Can Backbenchers Succeed Where The Foreign Office Fails?

Can Backbenchers Succeed Where The Foreign Office Fails?

Today, November 5th, UK MPs will make parliamentary history by debating the dog meat trade in the House of Commons for the first time. The debate has been scheduled by the Backbench Business Committee following a bid from Robert Flello MP. It is likely to take place around 2.30 and will be televised. London-based charity NoToDogMeat Foundation will be attending and watching carefully to see where the debate leads.

NoToDogMeat has always considered the application of political pressure to be part of its fight to end the terrible cruelty inflicted on dogs and cats in a collection of countries where historically it has been considered culturally acceptable and where animal welfare is not a priority.

It is 2 years to the day when in 2013 NoToDogMeat achieved the (no-mean) feat of the over 10,000 required signatures for a government reponse to it's epetition asking the UK government to put pressure on Korea to end the practice.

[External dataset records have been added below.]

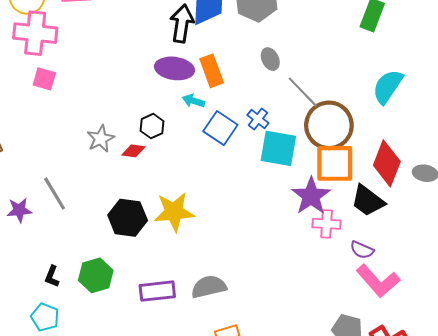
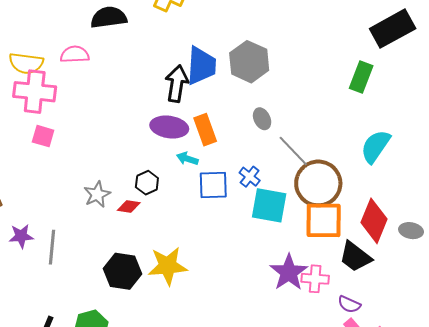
blue square: (220, 128) -> (213, 185), turned -36
gray line: (55, 193) -> (52, 247), turned 36
purple star: (311, 196) -> (289, 272), moved
purple star: (19, 210) -> (21, 236), moved

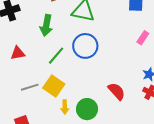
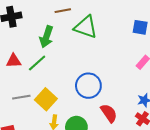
blue circle: (85, 46) -> (88, 86), moved
green line: (56, 56) -> (37, 63), moved

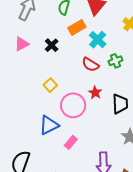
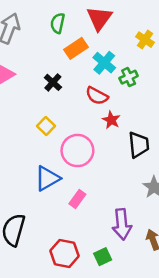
black cross: (52, 45) -> (53, 82), moved
green cross: (115, 61) -> (129, 77), moved
red star: (95, 93) -> (111, 120), moved

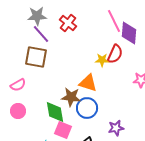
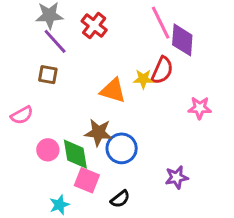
brown square: (36, 57) -> (48, 75), size x0.6
orange triangle: (88, 83) -> (113, 91), moved
pink circle: (18, 111) -> (48, 150), moved
purple star: (116, 128) -> (177, 177), moved

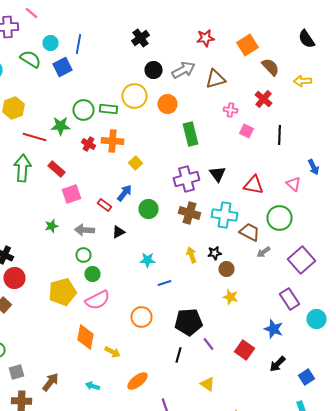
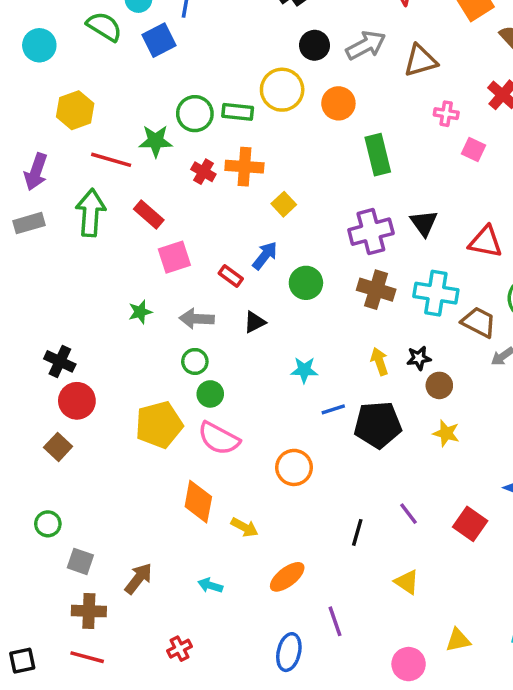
pink semicircle: (98, 300) -> (219, 438), turned 55
black pentagon: (188, 322) -> (378, 425), moved
gray square: (16, 372) -> (80, 561), turned 35

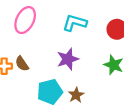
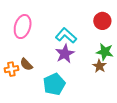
cyan L-shape: (75, 23) -> (66, 36), moved, turned 35
brown star: (76, 95) -> (99, 66), moved

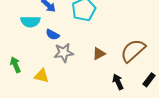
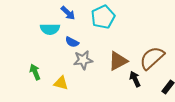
brown triangle: (99, 54) -> (118, 61), size x1.5
black arrow: (118, 82) -> (135, 79), moved

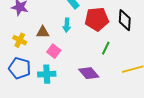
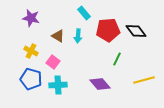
black diamond: (125, 20) -> (136, 31), turned -40
brown triangle: (43, 32) -> (58, 36), moved, turned 32
pink square: (54, 51) -> (53, 62), moved

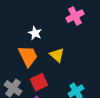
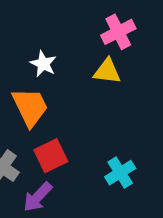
yellow triangle: (57, 55) -> (107, 71), moved, turned -35

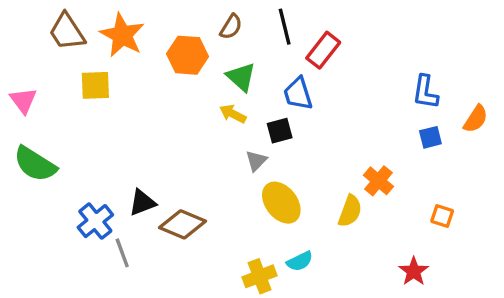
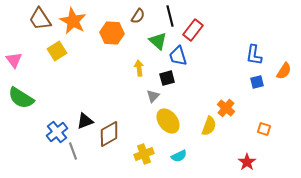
green triangle: (241, 77) -> (158, 41), moved
yellow square: (95, 85) -> (57, 51), turned -30
yellow arrow: (233, 114) -> (139, 68), turned 56
brown diamond: (182, 224) -> (109, 134), turned -52
yellow cross: (260, 276) -> (144, 154), moved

The petition received a formally-worded brush off from the Foreign Office. Towards the end of that same year, in December I spoke in front of APGAW (All-Party Parliamentary Group for Animal Welfare) and received an encouraging response from MPs and animal welfare groups - though disappointingly no further action was taken.

This year our team met with government officials at 10 Downing Street when we handed 100,000 signatures from animal loving supporters asking the newly re-elected government to address this issue. The response both to ourselves and our partner organisation Occupy the UN for Animals came from DEFRA, once again mindful of the cruelty but not placed to intervene in the legislative decisions of other countries...

Will economics always win over ethics? The sad reality to date is yes. Protesting at the Department of Trade and Industry in February, just prior to Prince William's visit to China when he addressed the illegal trade in ivory and issues on world wildlife we wonder why royalty speaks out only for animal conservation and but avoids welfare. David Cameron appeared to adopt the same stance for the state visit of President Xi of China last month, when he was steered away from the site of both from the NoToDogMeat protest and that of human rights campaigners out on the street at Whitehall.

Julia de Cadenet at demo for President Xi

Even the despicable 'Yulin Dog Meat Festival' which attracted mass worldwide media attention this year could not be stopped. Once again diplomatic concerns were voiced yet did China really take these into account?

Activists in China and beyond rely on our charity to give them a voice where they are suppressed from speaking out and as a global citizens it is our duty to stay loudly vocal. And there are many avenues to apply pressure. We must try to close all loopholes where unregulated trade encourages cruelty abroad. The European Union showed genuine political will to trade ethically when it banned seal products in 2010 and this ban survived challenge by Canada and Norway in 2014 when the World Trade Organisation upheld it. It is our hope the EU will soon ban all fur production, sales and imports as this will also prevent any trade of dog or cat fur.

A successful outcome to this afternoon's debate would be for MP"s to back our petition to Mathew Rycroft, the UK Ambassador Delegate to the UN asking him to table the issue of the dog meat trade on the forthcoming UN Agenda. We also hope they will support our discussions with the OIE (World Organisation for Animal Health) to move to declare dog meat as unfit for human consumption.